• Exercise data:
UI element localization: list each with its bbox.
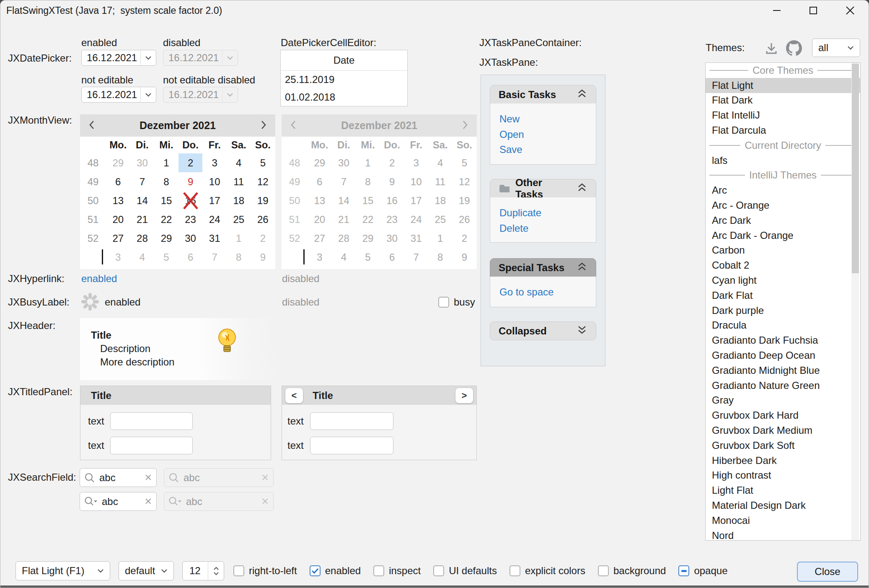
--
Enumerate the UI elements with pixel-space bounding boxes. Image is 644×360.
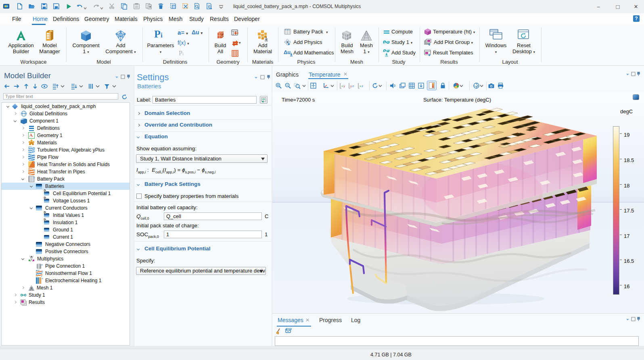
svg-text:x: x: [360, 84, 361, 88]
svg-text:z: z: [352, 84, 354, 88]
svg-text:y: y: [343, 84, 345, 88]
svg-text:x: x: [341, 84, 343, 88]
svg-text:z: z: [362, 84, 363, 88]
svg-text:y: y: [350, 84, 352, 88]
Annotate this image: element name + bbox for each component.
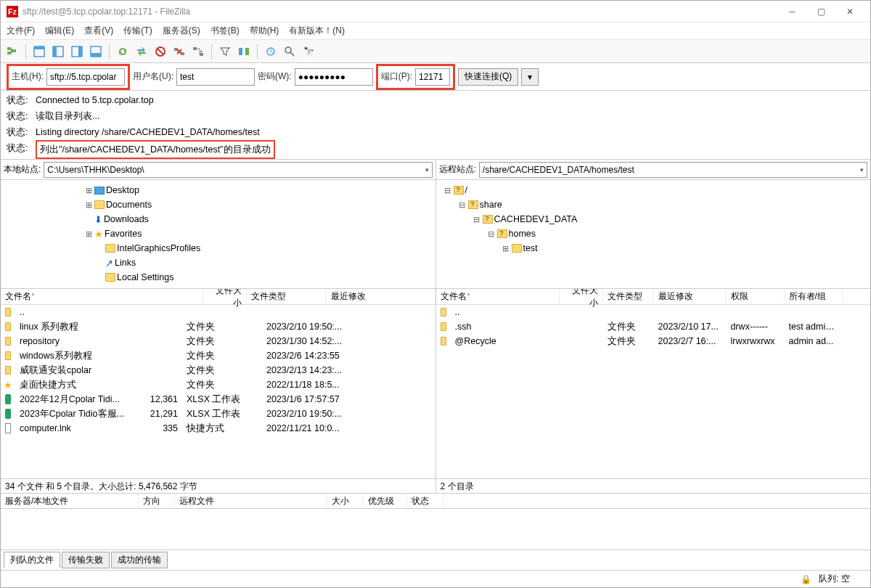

• Task prompt: Lines containing the word "each" are to be located in the entries and copied.

• Output of the task:
UI element localization: list each with its bbox.
Annotate this image: element name + bbox for each component.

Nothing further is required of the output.